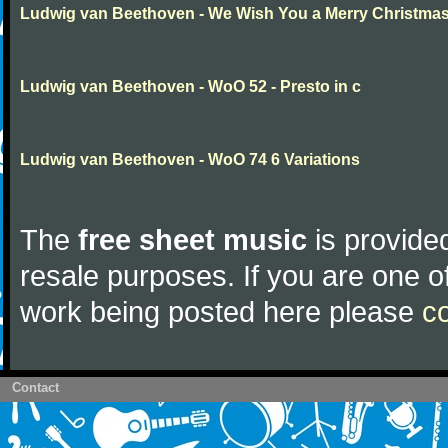
Ludwig van Beethoven - We Wish You a Merry Christma
Ludwig van Beethoven - WoO 52 - Presto in c
Ludwig van Beethoven - WoO 74 6 Variations
The
free sheet music
is provided
resale purposes. If you are one of
work being posted here please
c
Contact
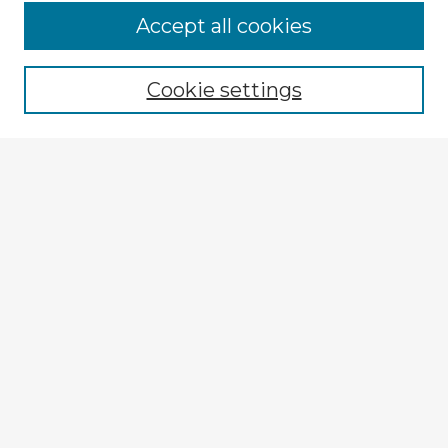
Accept all cookies
Enter search terms:
Cookie settings
Select context to search:
Advanced Search
Notify me via email or
RSS
Explore
Authors
Colleges & Departments
Disciplines
Connect
My STARS Account
Frequently Asked Questions
Follow STARS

What to work on: All of the entries above need to be transcribed exactly, except for the pictures.

Answer section:
Ludwig van Beethoven - We Wish You a Merry Christma
Ludwig van Beethoven - WoO 52 - Presto in c
Ludwig van Beethoven - WoO 74 6 Variations
The
free sheet music
is provided
resale purposes. If you are one of
work being posted here please
c
Contact
Accept all cookies
Enter search terms:
Cookie settings
Select context to search:
Advanced Search
Notify me via email or
RSS
Explore
Authors
Colleges & Departments
Disciplines
Connect
My STARS Account
Frequently Asked Questions
Follow STARS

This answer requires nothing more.